We arrived at Port Maria hospital one hour later. There was already a long line of people waiting to be seen, but at the clinic and at the “emergency room” office, which is probably better defined as the acute care clinic. I settled in a clinic office and my partner, Stacy McConkey, started to see patients in the acute care clinic. Each of us had a nurse assigned to us and she introduced herself. They were both extremely polite and brought us our patient dockets which we stacked in order on our desk.

My clinic room was rather comfortable. I didn’t have an air conditioner, but I did have a fan. I sat at a desk on which I placed my computer and my equipment (stethoscope, otoscope, hand sanitizer, and water bottle). My first patient folder belonged to 5-year old Lashane.

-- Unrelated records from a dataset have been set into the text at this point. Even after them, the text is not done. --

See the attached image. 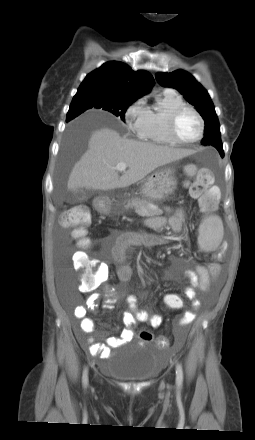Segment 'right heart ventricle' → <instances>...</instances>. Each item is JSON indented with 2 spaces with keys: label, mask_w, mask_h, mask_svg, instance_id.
Instances as JSON below:
<instances>
[{
  "label": "right heart ventricle",
  "mask_w": 255,
  "mask_h": 440,
  "mask_svg": "<svg viewBox=\"0 0 255 440\" xmlns=\"http://www.w3.org/2000/svg\"><path fill=\"white\" fill-rule=\"evenodd\" d=\"M185 105L182 96L173 90L166 89L158 97L154 109H148L145 128L140 138L155 144L174 145L168 130L167 121L169 114L176 108Z\"/></svg>",
  "instance_id": "obj_1"
}]
</instances>
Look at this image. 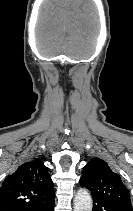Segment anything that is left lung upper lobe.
I'll return each instance as SVG.
<instances>
[{
  "mask_svg": "<svg viewBox=\"0 0 133 211\" xmlns=\"http://www.w3.org/2000/svg\"><path fill=\"white\" fill-rule=\"evenodd\" d=\"M80 184L91 191L93 199L132 211L128 189L104 160H90L84 167Z\"/></svg>",
  "mask_w": 133,
  "mask_h": 211,
  "instance_id": "left-lung-upper-lobe-1",
  "label": "left lung upper lobe"
}]
</instances>
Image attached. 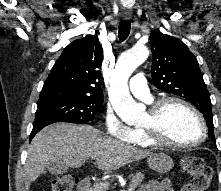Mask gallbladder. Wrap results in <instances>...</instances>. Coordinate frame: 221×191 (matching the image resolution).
<instances>
[{"label": "gallbladder", "mask_w": 221, "mask_h": 191, "mask_svg": "<svg viewBox=\"0 0 221 191\" xmlns=\"http://www.w3.org/2000/svg\"><path fill=\"white\" fill-rule=\"evenodd\" d=\"M67 166L63 162H57L49 165L48 170L51 174L58 175L67 172Z\"/></svg>", "instance_id": "obj_1"}]
</instances>
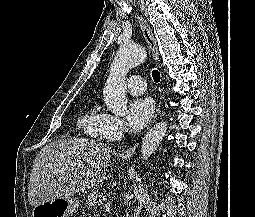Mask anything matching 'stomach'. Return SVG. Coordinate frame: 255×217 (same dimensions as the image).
<instances>
[{"mask_svg":"<svg viewBox=\"0 0 255 217\" xmlns=\"http://www.w3.org/2000/svg\"><path fill=\"white\" fill-rule=\"evenodd\" d=\"M79 209V202L72 198H56L35 206L32 217H70Z\"/></svg>","mask_w":255,"mask_h":217,"instance_id":"stomach-1","label":"stomach"}]
</instances>
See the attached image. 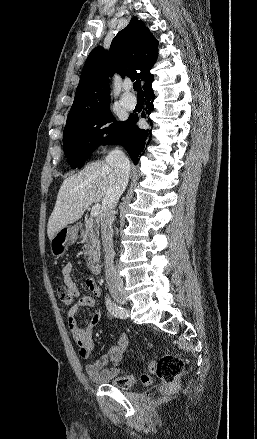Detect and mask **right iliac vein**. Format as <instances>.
<instances>
[{"instance_id":"right-iliac-vein-1","label":"right iliac vein","mask_w":257,"mask_h":439,"mask_svg":"<svg viewBox=\"0 0 257 439\" xmlns=\"http://www.w3.org/2000/svg\"><path fill=\"white\" fill-rule=\"evenodd\" d=\"M112 296L114 297V299L120 303V304H125L126 303V295L124 292H113Z\"/></svg>"}]
</instances>
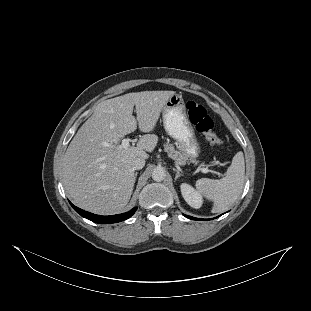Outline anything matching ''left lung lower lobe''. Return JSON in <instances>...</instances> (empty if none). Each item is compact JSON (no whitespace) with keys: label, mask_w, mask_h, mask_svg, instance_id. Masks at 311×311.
<instances>
[{"label":"left lung lower lobe","mask_w":311,"mask_h":311,"mask_svg":"<svg viewBox=\"0 0 311 311\" xmlns=\"http://www.w3.org/2000/svg\"><path fill=\"white\" fill-rule=\"evenodd\" d=\"M187 218H189V219H193V220H205V219H198V218H194V217H191V216H187V215H185Z\"/></svg>","instance_id":"0a47b994"}]
</instances>
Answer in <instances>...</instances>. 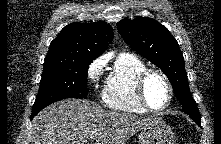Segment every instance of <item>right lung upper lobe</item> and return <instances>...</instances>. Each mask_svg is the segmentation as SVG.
<instances>
[{"mask_svg": "<svg viewBox=\"0 0 221 144\" xmlns=\"http://www.w3.org/2000/svg\"><path fill=\"white\" fill-rule=\"evenodd\" d=\"M112 39L113 29L107 23L69 24L51 42L45 62H92Z\"/></svg>", "mask_w": 221, "mask_h": 144, "instance_id": "cb5924a9", "label": "right lung upper lobe"}]
</instances>
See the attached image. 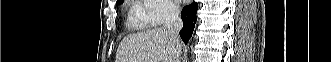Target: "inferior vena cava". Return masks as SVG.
Segmentation results:
<instances>
[{"instance_id":"obj_1","label":"inferior vena cava","mask_w":331,"mask_h":62,"mask_svg":"<svg viewBox=\"0 0 331 62\" xmlns=\"http://www.w3.org/2000/svg\"><path fill=\"white\" fill-rule=\"evenodd\" d=\"M183 27L180 10L176 5H170L165 17L164 28L170 34L175 43L180 42L179 32ZM179 62V60H178Z\"/></svg>"}]
</instances>
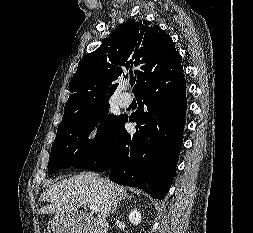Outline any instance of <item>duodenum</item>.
Instances as JSON below:
<instances>
[{"instance_id":"duodenum-1","label":"duodenum","mask_w":253,"mask_h":233,"mask_svg":"<svg viewBox=\"0 0 253 233\" xmlns=\"http://www.w3.org/2000/svg\"><path fill=\"white\" fill-rule=\"evenodd\" d=\"M87 233H102V230L100 229V227H97L95 225H89Z\"/></svg>"}]
</instances>
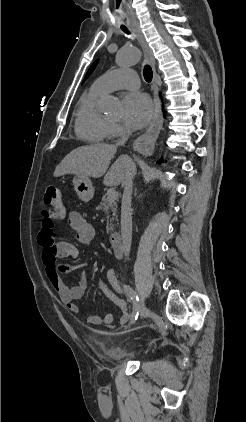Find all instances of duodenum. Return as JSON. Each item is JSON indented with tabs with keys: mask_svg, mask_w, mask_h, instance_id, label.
Returning <instances> with one entry per match:
<instances>
[{
	"mask_svg": "<svg viewBox=\"0 0 246 422\" xmlns=\"http://www.w3.org/2000/svg\"><path fill=\"white\" fill-rule=\"evenodd\" d=\"M110 245L116 257L121 258L123 256V245L120 233L114 232L109 237Z\"/></svg>",
	"mask_w": 246,
	"mask_h": 422,
	"instance_id": "410a0bca",
	"label": "duodenum"
}]
</instances>
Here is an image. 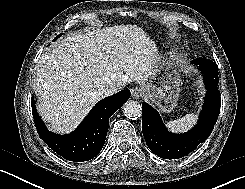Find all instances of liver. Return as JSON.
<instances>
[{
  "mask_svg": "<svg viewBox=\"0 0 245 189\" xmlns=\"http://www.w3.org/2000/svg\"><path fill=\"white\" fill-rule=\"evenodd\" d=\"M160 58L155 42L137 25L68 35L35 67L38 112L51 130L69 133L107 88L147 83Z\"/></svg>",
  "mask_w": 245,
  "mask_h": 189,
  "instance_id": "obj_1",
  "label": "liver"
}]
</instances>
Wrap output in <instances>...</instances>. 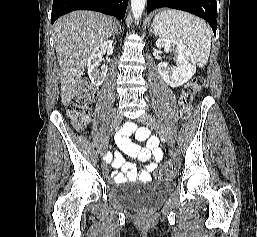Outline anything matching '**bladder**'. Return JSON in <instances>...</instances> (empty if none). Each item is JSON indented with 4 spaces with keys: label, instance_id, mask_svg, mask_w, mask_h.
<instances>
[{
    "label": "bladder",
    "instance_id": "bladder-1",
    "mask_svg": "<svg viewBox=\"0 0 257 237\" xmlns=\"http://www.w3.org/2000/svg\"><path fill=\"white\" fill-rule=\"evenodd\" d=\"M127 182V181H126ZM125 183V182H123ZM172 189L169 180H156L147 183L141 189L130 190L120 199L128 207L135 210H151L159 206Z\"/></svg>",
    "mask_w": 257,
    "mask_h": 237
}]
</instances>
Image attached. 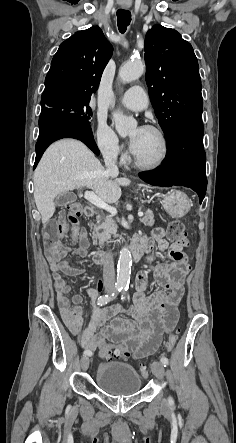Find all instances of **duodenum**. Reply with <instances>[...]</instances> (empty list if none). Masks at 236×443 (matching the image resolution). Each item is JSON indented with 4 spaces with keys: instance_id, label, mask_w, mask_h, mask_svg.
Masks as SVG:
<instances>
[{
    "instance_id": "duodenum-1",
    "label": "duodenum",
    "mask_w": 236,
    "mask_h": 443,
    "mask_svg": "<svg viewBox=\"0 0 236 443\" xmlns=\"http://www.w3.org/2000/svg\"><path fill=\"white\" fill-rule=\"evenodd\" d=\"M85 214L87 217L92 218L95 216V210L91 206H87L85 209ZM142 250L139 247L132 246L131 253L134 260H138L141 257ZM94 262L98 265H104L108 261L107 256L101 251H95L93 254Z\"/></svg>"
}]
</instances>
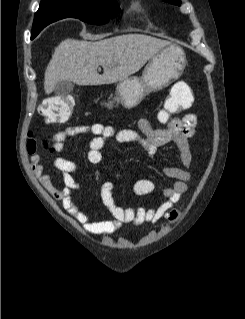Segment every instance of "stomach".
<instances>
[{"mask_svg":"<svg viewBox=\"0 0 245 319\" xmlns=\"http://www.w3.org/2000/svg\"><path fill=\"white\" fill-rule=\"evenodd\" d=\"M183 49L171 44L161 49L147 63L140 77H128L117 84L113 101L101 102V106L113 109L121 104L127 109L136 107L147 95L157 92L177 80L186 67Z\"/></svg>","mask_w":245,"mask_h":319,"instance_id":"obj_1","label":"stomach"}]
</instances>
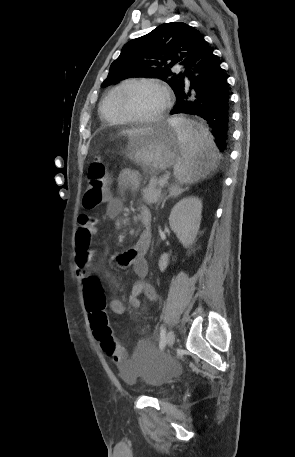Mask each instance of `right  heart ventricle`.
I'll return each instance as SVG.
<instances>
[{
    "label": "right heart ventricle",
    "mask_w": 295,
    "mask_h": 457,
    "mask_svg": "<svg viewBox=\"0 0 295 457\" xmlns=\"http://www.w3.org/2000/svg\"><path fill=\"white\" fill-rule=\"evenodd\" d=\"M126 82H122L113 88H111L103 97L100 106L99 112L101 117L108 123L113 125H120L129 122L125 117H123L115 107V95L118 89Z\"/></svg>",
    "instance_id": "e07e8e85"
}]
</instances>
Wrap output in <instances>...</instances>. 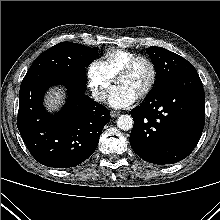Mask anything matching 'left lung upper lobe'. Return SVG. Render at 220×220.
Instances as JSON below:
<instances>
[{"label":"left lung upper lobe","mask_w":220,"mask_h":220,"mask_svg":"<svg viewBox=\"0 0 220 220\" xmlns=\"http://www.w3.org/2000/svg\"><path fill=\"white\" fill-rule=\"evenodd\" d=\"M156 70V82L150 93L159 91L181 74L196 71L194 66L183 57L161 47L146 50Z\"/></svg>","instance_id":"1"}]
</instances>
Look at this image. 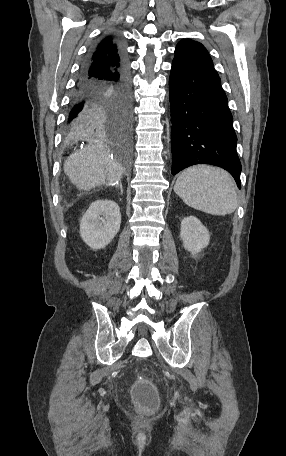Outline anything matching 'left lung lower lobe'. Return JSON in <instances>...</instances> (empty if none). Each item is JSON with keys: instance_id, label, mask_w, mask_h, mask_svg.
I'll return each instance as SVG.
<instances>
[{"instance_id": "left-lung-lower-lobe-1", "label": "left lung lower lobe", "mask_w": 286, "mask_h": 456, "mask_svg": "<svg viewBox=\"0 0 286 456\" xmlns=\"http://www.w3.org/2000/svg\"><path fill=\"white\" fill-rule=\"evenodd\" d=\"M173 175L195 164L227 170L241 188V163L227 96L220 77L173 61L169 79Z\"/></svg>"}]
</instances>
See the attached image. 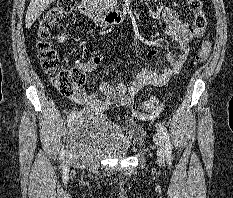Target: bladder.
Returning <instances> with one entry per match:
<instances>
[{
  "instance_id": "obj_1",
  "label": "bladder",
  "mask_w": 233,
  "mask_h": 198,
  "mask_svg": "<svg viewBox=\"0 0 233 198\" xmlns=\"http://www.w3.org/2000/svg\"><path fill=\"white\" fill-rule=\"evenodd\" d=\"M71 132L77 148H87L116 157L134 151L144 140V130L137 123L118 124L96 110L77 113Z\"/></svg>"
}]
</instances>
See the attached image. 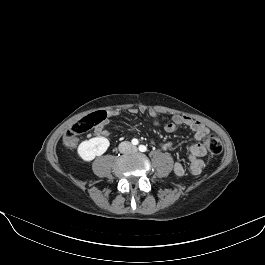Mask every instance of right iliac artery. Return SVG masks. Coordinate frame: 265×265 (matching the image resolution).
Here are the masks:
<instances>
[{
    "instance_id": "right-iliac-artery-1",
    "label": "right iliac artery",
    "mask_w": 265,
    "mask_h": 265,
    "mask_svg": "<svg viewBox=\"0 0 265 265\" xmlns=\"http://www.w3.org/2000/svg\"><path fill=\"white\" fill-rule=\"evenodd\" d=\"M138 143H139V142H138L137 139L134 138V139L132 140V144H133V145H137Z\"/></svg>"
}]
</instances>
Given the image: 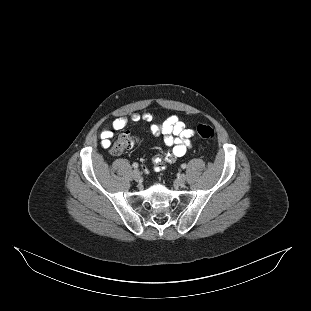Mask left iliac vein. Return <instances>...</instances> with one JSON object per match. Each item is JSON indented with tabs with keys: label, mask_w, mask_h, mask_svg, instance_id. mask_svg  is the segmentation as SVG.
<instances>
[{
	"label": "left iliac vein",
	"mask_w": 311,
	"mask_h": 311,
	"mask_svg": "<svg viewBox=\"0 0 311 311\" xmlns=\"http://www.w3.org/2000/svg\"><path fill=\"white\" fill-rule=\"evenodd\" d=\"M186 182V175L184 174H181L179 177H177L175 183L178 185V186H183Z\"/></svg>",
	"instance_id": "obj_1"
}]
</instances>
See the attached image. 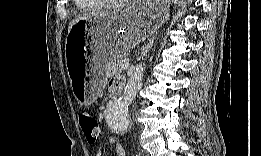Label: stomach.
<instances>
[{"label": "stomach", "mask_w": 261, "mask_h": 156, "mask_svg": "<svg viewBox=\"0 0 261 156\" xmlns=\"http://www.w3.org/2000/svg\"><path fill=\"white\" fill-rule=\"evenodd\" d=\"M168 15L165 4L135 2L113 17L82 20L73 25L66 38L65 56L77 101L81 105L92 104L104 86V66L111 56L154 35ZM88 46L90 62L79 68L75 58Z\"/></svg>", "instance_id": "0dacf381"}]
</instances>
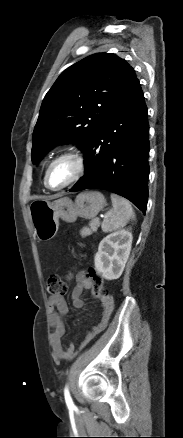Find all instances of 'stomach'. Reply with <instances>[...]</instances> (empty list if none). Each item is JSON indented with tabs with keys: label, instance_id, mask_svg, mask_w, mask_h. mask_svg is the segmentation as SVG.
<instances>
[{
	"label": "stomach",
	"instance_id": "obj_1",
	"mask_svg": "<svg viewBox=\"0 0 183 438\" xmlns=\"http://www.w3.org/2000/svg\"><path fill=\"white\" fill-rule=\"evenodd\" d=\"M105 204L101 193L87 191L80 193L75 202L68 197L53 202L39 199L34 200L28 209L35 236L40 241H49L57 234L60 218L68 223L75 222L77 217L91 219Z\"/></svg>",
	"mask_w": 183,
	"mask_h": 438
}]
</instances>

I poked my head out my door and said her name and she and her mom made there way inside. Lashane was the cutest girl who’s mother had been taking her to several pediatricians trying to find an answer for what she thought were seizures. Local doctors were making her get tests done (an EEG, a head CT, several blood tests, etc.) all of which she had to pay for out-of-pocket. She became exasperated when a private doctor she went to asked her to pretty much repeat all of those tests. I suspect it was because he received some sort of kickback from the diagnostic laboratory. Don’t get me wrong … in the United States I would have probably sent for those same exact tests when presented with a 5-year-old with a history of “seizure-type events”. However, when I dug deeper in the history, Lashane’s mother reported no history of head trauma, drug use, or family history of seizures; Lashane had no aura-type symptoms, no post-ictal phase, and she was able to walk around when she was so-called “seizing”. Deeper history revealed that she only gets these “events” when she is asleep. The events themselves are usually a sudden scream, followed by guttural sounds, and no response to commands. She would be nonresponsive to her mother but walked when led to the bathroom by her mother (who thought she might vomit). These symptoms sounded a lot less like seizures, but a lot more like night-terrors, a diagnosis I would have come to in the United States only after a head CT, head MRI, one or more EEGs, perhaps a sleep-study, and a variety of electrolyte and other blood tests. But night-terrors, academically, is a diagnosis that should be made by history alone.

Lashane was the first of 12 patients I saw that day. I saw four infants for well-child checks (one of whom needed a BCG vaccine, two of whom were brought by the mother’s friend, so I couldn’t get much of a history), one with pharyngitis, three with atopic dermatitis and/or rhinitis, another with tinea capitis, one follow-up for asthma, and two brothers with scabies. A good day!

I had about an hour between some patients when I could’ve had lunch. I had brought a banana and an apple with me, but I didn’t really feel like eating. Those who need some mid-day sustenance would probably do well with a protein bar.

Lessons learned today:
1. For the ride – look at distant objects, or bring dramamine.
2. Take a VERY good history
3. Learn the differences in vaccinations. Infants here get BCG at birth.
4. Bring protein bars if needed.
5. Keep a personal supply of permethrin – you will see scabies and you’ll need it for peace-of-mind.
6. ENJOY THE PRIVILEGE OF MAKING A DIFFERENCE!